Kur’an ı bizzat bizler anlamaya çalışmadığımız için,gönlümüze Kur’an ın nuru da,ışığı da girmiyor.Apaçık rehber elimizde olduğu halde,birbirimize karşı ihtirastan,gruplaşmalardan dolayı çekişmelerden,birbirimize düşman olmuşuz.ALLAH ın Kur’an için söylediklerini görmezden gelip,beşerin yanlışları ile ihtirasımızın esiri olmuşuz.Bakın böyle olanlara Rabbim ne diyor?*
Al-i imran 19 : Doğrusu Allah katında din,İslam’dır.Önceki kitap verilmiş olanlar,kendilerine ilim geldikten sonra sırf aralarındaki ihtiras yüzünden ayrılığa düştüler.
Al-i İmran 103 : Ey Müslümanlar!Hepiniz ALLAH ın ipine-Kur’an a sımsıkı sarılın!Sizlerde Fırkalara ayrılmayın!

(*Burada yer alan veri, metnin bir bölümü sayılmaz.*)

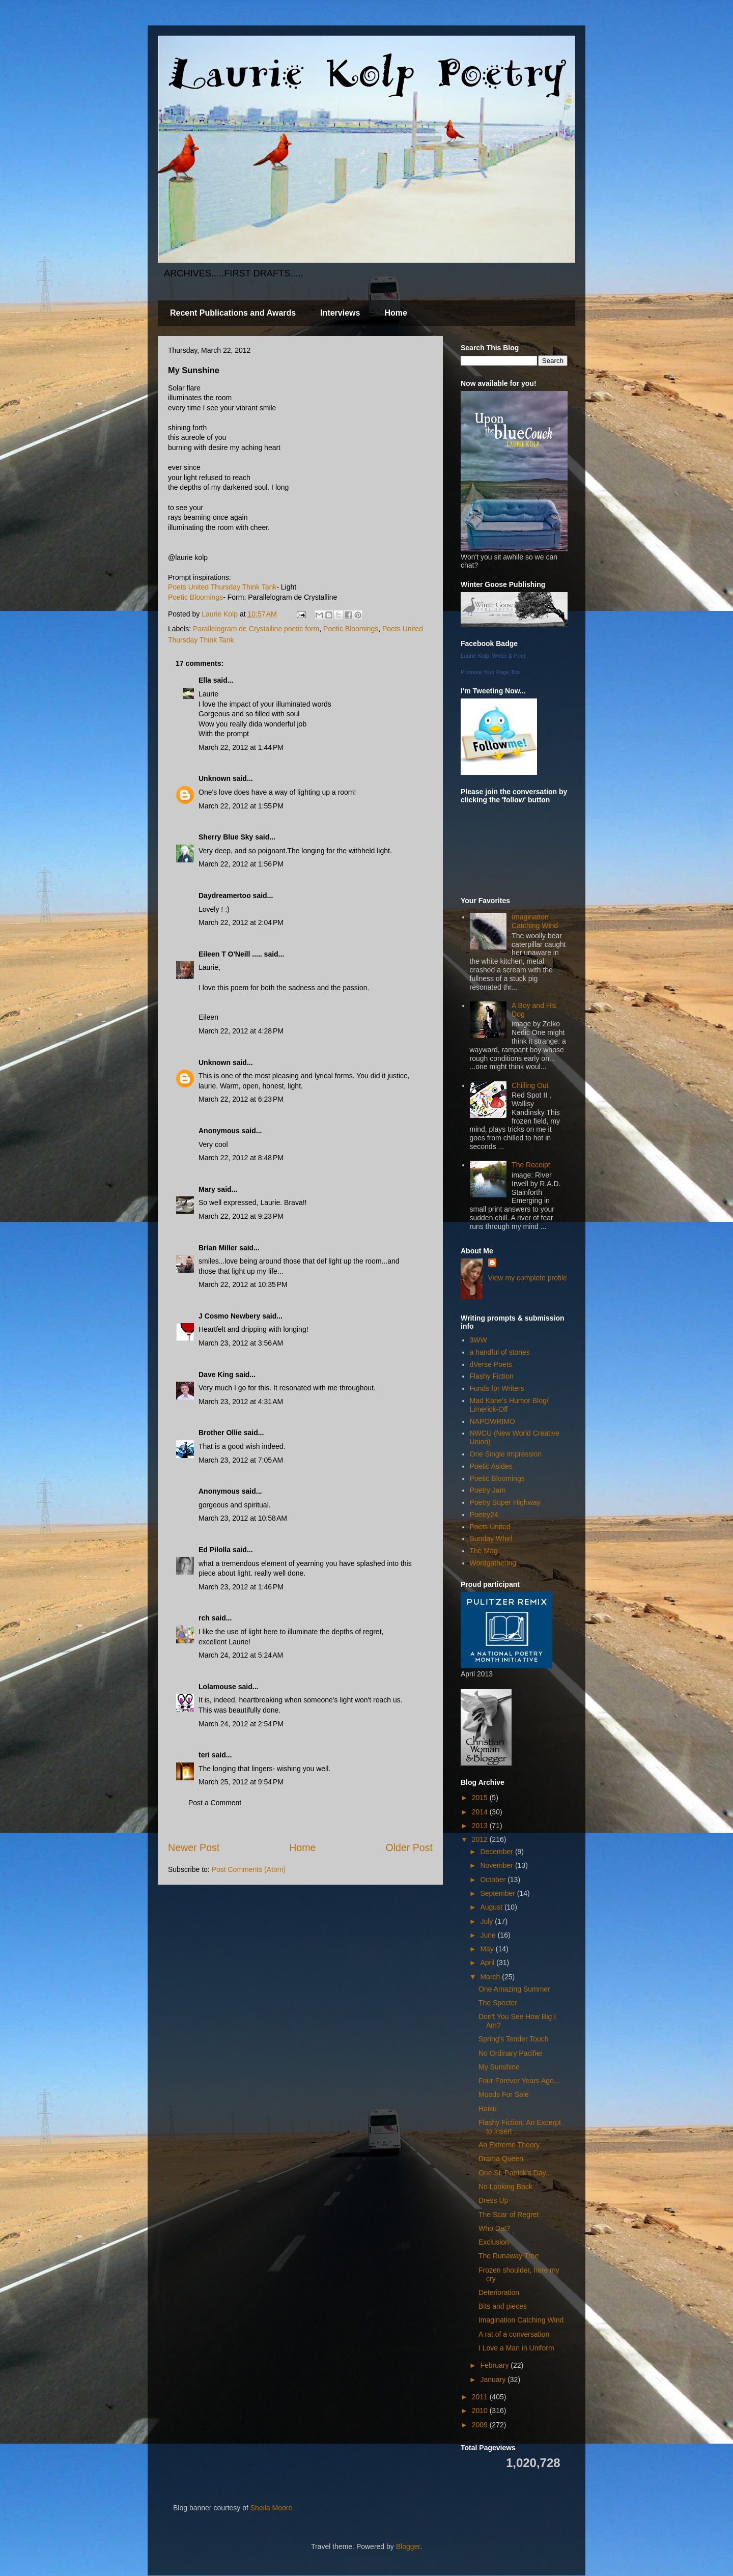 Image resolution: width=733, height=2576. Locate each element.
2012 (481, 1839)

Sanırım ALLAH ın bu ayetinden sonra,kendimize çekidüzen vermekten,düşünüp yanlışlarımızı görmekten başka yapacak bir şeyimiz yok.ALLAH Zühruf 43 ve 44 ncü ayetlerinde,Öyle ise sen sana vahyedilen Kur’an a sarıl,ileride bu kitaptan hesaba çekileceksiniz!*dediği halde bizler,hala bu kitabı anlaşılması zor yapıp,devre dışı bırakarak,beşerin kitaplarına yöneliyorsak,sonumuzun hiçte iç açıçı olmadığını bilmeliyiz.Şimdi,bu yol ve yöntemi aklınız onaylıyor mu?
Onaylıyor diyenlere,artık sözüm yok!
Dilerim Rabbim bizleri artık,Kur’an ın nuruna,güneşine,gönül gözüne karşı yaptığımız bu saygısızlıktan,iftiradan ve ALLAH ın adaletini basite almaktan kurtarır.Yoksa pisliğin içinde,çırpınmaktan asla kurtulamayacağız!*
Rabbim bizleri bağışla,aklı ve vicdanı işleyen,gönül gözleriyle görebilen,Kur’an ı inceden inceye düşünebilen,yalnız Rahmanı VELİ edinen kullarının arasına al bizleri. ÂMİN.
Al-i İmran 190 : Şüphesiz ki,evrenin ve yeryüzünün yaratılışında,gecenin ve gündüzün ardarda gelişinde,akıl ve vicdan sahipleri için elbette işaretler vardır!
Enfal 29 : Ey iman edenler!Eğer ALLAH a karşı takva sahibi olur iseniz,O’da size hakkı ve batılı ayırt edebileceğiniz bir anlayış verir!